Most undead were simply corpses turned into a mockery of life by death energy, while vampires used stolen life force to largely replicate the function of a living creature.

“Are we talking some kind of artificial vampire?” Jason asked. “How would an artificial vampire work? Like cloning?”

“I don’t believe it will be vampire variants. I do know that what you call magitech on your world was quite advanced in this one, but my knowledge only goes so far. I was not in the Builder’s constructed reality for an extended time.”

“You’ve been there?”

“I have. As you know, I have been a familiar several times. One of my summoners sought out knowledge from a universe that had reached its end long ago. The only place the knowledge potentially remained was in fragments of the universe taken from it by the Builder quarantined in time.”

“Must have been really important information,” Jason said. “Like a really good sausage recipe.”

“No,” Shade said. “It was not a really good sausage recipe.”

“Oh, wow,” Jason said. “A really, really good sausage recipe. Nice.”

“I believe this conversation has officially scraped the bottom of the barrel,” Shade said. “Perhaps it is time to start expanding your domain.”

“Yeah,” Jason said unhappily. He was worried about the outcome of his final territory claim, given that he didn’t want to risk using his most powerful weapon again. The core launcher had become noticeably warped when fighting the boss of the last territory. He was not willing to risk it blowing up in his hands unless he had no other option.

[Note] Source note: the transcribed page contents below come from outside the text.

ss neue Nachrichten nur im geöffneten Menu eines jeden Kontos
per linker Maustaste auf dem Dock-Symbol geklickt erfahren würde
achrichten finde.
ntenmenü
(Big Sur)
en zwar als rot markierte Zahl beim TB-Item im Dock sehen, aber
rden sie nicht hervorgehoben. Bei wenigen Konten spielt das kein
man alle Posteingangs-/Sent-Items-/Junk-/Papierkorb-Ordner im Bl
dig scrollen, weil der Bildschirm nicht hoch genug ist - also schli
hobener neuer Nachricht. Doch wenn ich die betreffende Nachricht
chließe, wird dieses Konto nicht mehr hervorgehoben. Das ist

Returning to the border of his domain, Jason claimed the first stretch of the next territory. As a precaution, he started by using the minimum number of stable genesis cores to claim the minimal area.

As his territory expanded outwards to reveal the broken city, Jason smacked his lips thoughtfully.

“Do you still have that sausage recipe?” he asked.

“It was not a sausage recipe.”

“I could go a good meal right now. I mean, that fruit you picked was nice but I'd rather enjoy taking a sausage in the mouth.”

“Please don’t be juvenile, Mr Asano.”

“You think it’s beneath me to say?”

“No, Mr Asano. It is beneath me to listen.”